→ **To do**: Please write out every record exactly, but keep any images out of it.

Dataset entries
▼▼▼

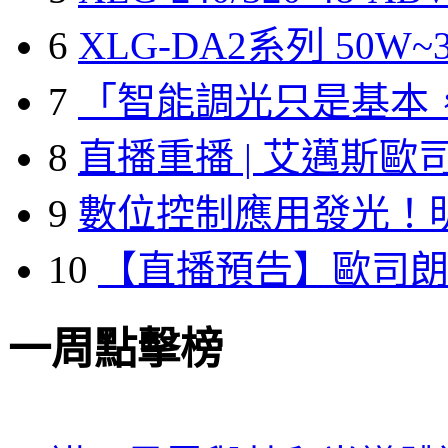
6
XLG-DA2系列 50W~3
7
「智能調光只是基本
8
直播重播 | 艾邁斯歐
9
數位控制應用發光！
10
【直播預告】歐司
一周點擊榜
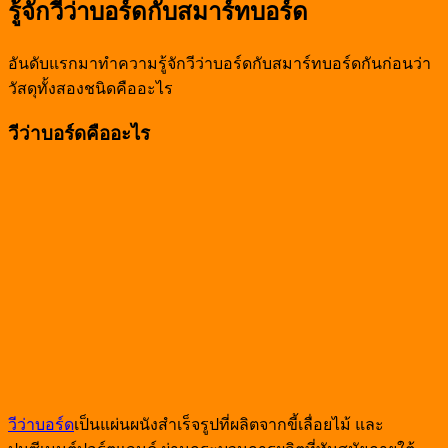
รู้จักวีว่าบอร์ดกับสมาร์ทบอร์ด
อันดับแรกมาทำความรู้จักวีว่าบอร์ดกับสมาร์ทบอร์ดกันก่อนว่า
วัสดุทั้งสองชนิดคืออะไร
วีว่าบอร์ดคืออะไร
วีว่าบอร์ด
เป็นแผ่นผนังสำเร็จรูปที่ผลิตจากขี้เลื่อยไม้ และ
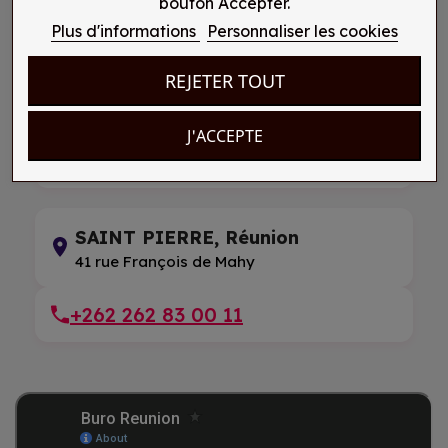
bouton Accepter.
09 76 31 28 85
Plus d'informations
Personnaliser les cookies
REJETER TOUT
SAINT PIERRE, Réunion
145 rue Marius et Ary Leblond
J'ACCEPTE
+262 262 33 55 41
SAINT PIERRE, Réunion
41 rue François de Mahy
+262 262 83 00 11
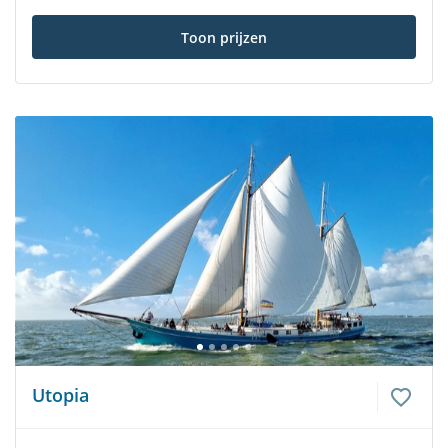
Toon prijzen
Utopia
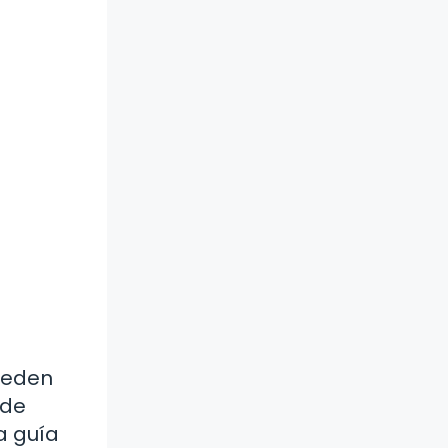
pueden
 de
a guía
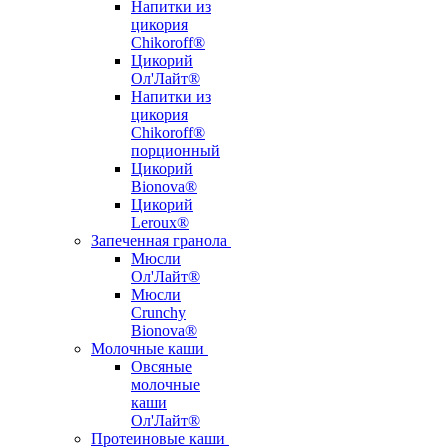
Напитки из
цикория
Chikoroff®
Цикорий
Ол'Лайт®
Напитки из
цикория
Chikoroff®
порционный
Цикорий
Bionova®
Цикорий
Leroux®
Запеченная гранола
Мюсли
Ол'Лайт®
Мюсли
Crunchy
Bionova®
Молочные каши
Овсяные
молочные
каши
Ол'Лайт®
Протеиновые каши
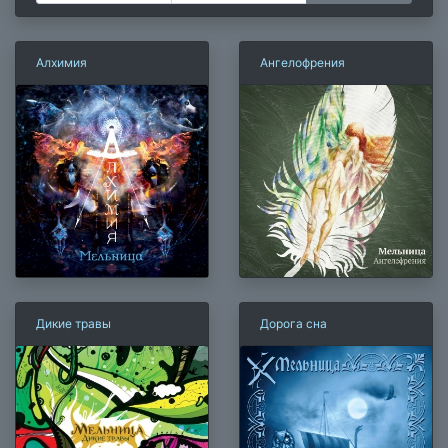
Алхимия
Ангелофрения
Дикие травы
Дорога сна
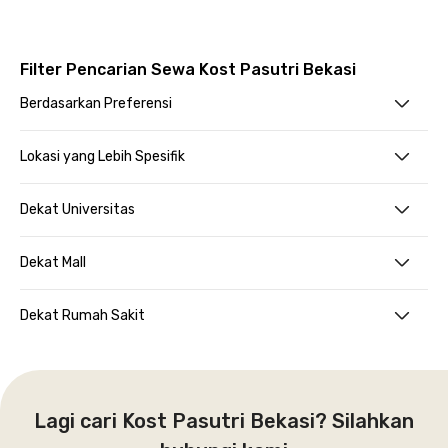
Filter Pencarian Sewa Kost Pasutri Bekasi
Berdasarkan Preferensi
Lokasi yang Lebih Spesifik
Dekat Universitas
Dekat Mall
Dekat Rumah Sakit
Lagi cari Kost Pasutri Bekasi? Silahkan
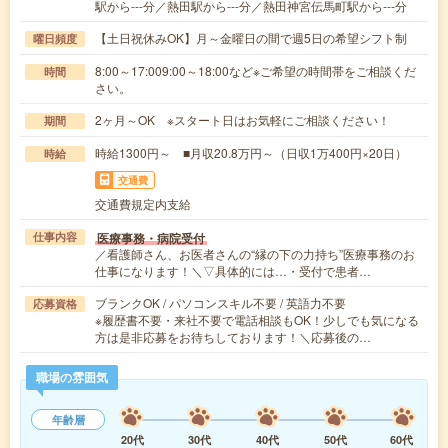
駅から---分／熱田駅から---分／熱田神宮伝馬町駅から---分
【土日祝休みOK】月～金曜日の間で週5日の希望シフト制
曜日頻度
8:00～17:009:00～18:00など※ご希望の時間帯をご相談くだ
時間
さい。
2ヶ月～OK ※スタート日はお気軽にご相談ください！
期間
時給1300円～ ■月収20.8万円～（日収1万400円×20日）
時給
交通費
交通費規定内支給
医療事務・病院受付
仕事内容
／看護師さん、お医者さんの“縁の下の力持ち”医療事務のお
仕事になります！＼▽具体的には…・受付で患者…
ブランクOK / パソコンスキル不要 / 英語力不要
応募資格
※履歴書不要・来社不要で電話相談もOK！少しでも気になる
方は是非応募をお待ちしております！＼応募後の…
職場の雰囲気
年齢層
20代
30代
40代
50代
60代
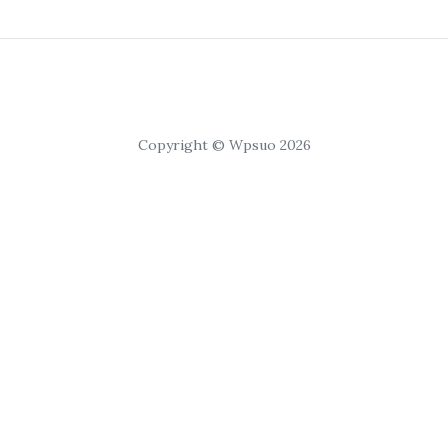
Copyright © Wpsuo 2026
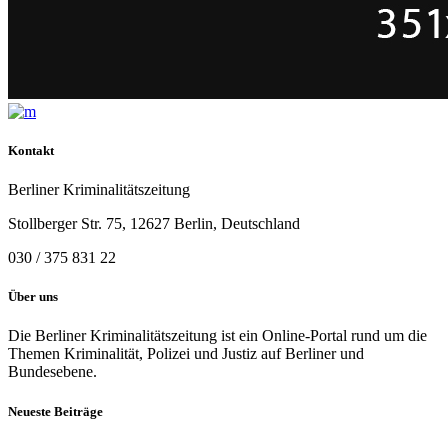
Kontakt
Berliner Kriminalitätszeitung
Stollberger Str. 75, 12627 Berlin, Deutschland
030 / 375 831 22
Über uns
Die Berliner Kriminalitätszeitung ist ein Online-Portal rund um die
Themen Kriminalität, Polizei und Justiz auf Berliner und
Bundesebene.
Neueste Beiträge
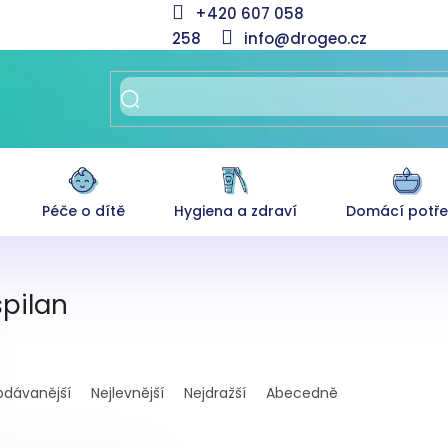
+420 607 058
258
info@drogeo.cz
Péče o dítě
Hygiena a zdraví
Domácí potř
pilan
odávanější
Nejlevnější
Nejdražší
Abecedně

▲▲▲

→ **Exercise answer**:
6
XLG-DA2系列 50W~3
7
「智能調光只是基本
8
直播重播 | 艾邁斯歐
9
數位控制應用發光！
10
【直播預告】歐司
一周點擊榜
รู้จักวีว่าบอร์ดกับสมาร์ทบอร์ด
อันดับแรกมาทำความรู้จักวีว่าบอร์ดกับสมาร์ทบอร์ดกันก่อนว่า
วัสดุทั้งสองชนิดคืออะไร
วีว่าบอร์ดคืออะไร
วีว่าบอร์ด
เป็นแผ่นผนังสำเร็จรูปที่ผลิตจากขี้เลื่อยไม้ และ
bouton Accepter.
09 76 31 28 85
Plus d'informations
Personnaliser les cookies
REJETER TOUT
SAINT PIERRE, Réunion
145 rue Marius et Ary Leblond
J'ACCEPTE
+262 262 33 55 41
SAINT PIERRE, Réunion
41 rue François de Mahy
+262 262 83 00 11
Toon prijzen
Utopia
pueden
 de
a guía
Напитки из
цикория
Chikoroff®
Цикорий
Ол'Лайт®
Напитки из
цикория
Chikoroff®
порционный
Цикорий
Bionova®
Цикорий
Leroux®
Запеченная гранола
Мюсли
Ол'Лайт®
Мюсли
Crunchy
Bionova®
Молочные каши
Овсяные
молочные
каши
Ол'Лайт®
Протеиновые каши
Алхимия
Ангелофрения
Дикие травы
Дорога сна
Filter Pencarian Sewa Kost Pasutri Bekasi
Berdasarkan Preferensi
Lokasi yang Lebih Spesifik
Dekat Universitas
Dekat Mall
Dekat Rumah Sakit
Lagi cari Kost Pasutri Bekasi? Silahkan
駅から---分／熱田駅から---分／熱田神宮伝馬町駅から---分
【土日祝休みOK】月～金曜日の間で週5日の希望シフト制
曜日頻度
8:00～17:009:00～18:00など※ご希望の時間帯をご相談くだ
時間
さい。
2ヶ月～OK ※スタート日はお気軽にご相談ください！
期間
時給1300円～ ■月収20.8万円～（日収1万400円×20日）
時給
交通費
交通費規定内支給
医療事務・病院受付
仕事内容
／看護師さん、お医者さんの“縁の下の力持ち”医療事務のお
仕事になります！＼▽具体的には…・受付で患者…
ブランクOK / パソコンスキル不要 / 英語力不要
応募資格
※履歴書不要・来社不要で電話相談もOK！少しでも気になる
方は是非応募をお待ちしております！＼応募後の…
職場の雰囲気
年齢層
20代
30代
40代
50代
60代
Copyright © Wpsuo 2026
Kontakt
Berliner Kriminalitätszeitung
Stollberger Str. 75, 12627 Berlin, Deutschland
030 / 375 831 22
Über uns
Die Berliner Kriminalitätszeitung ist ein Online-Portal rund um die
Themen Kriminalität, Polizei und Justiz auf Berliner und
Bundesebene.
Neueste Beiträge
+420 607 058
258
info@drogeo.cz
Péče o dítě
Hygiena a zdraví
Domácí potř
pilan
odávanější
Nejlevnější
Nejdražší
Abecedně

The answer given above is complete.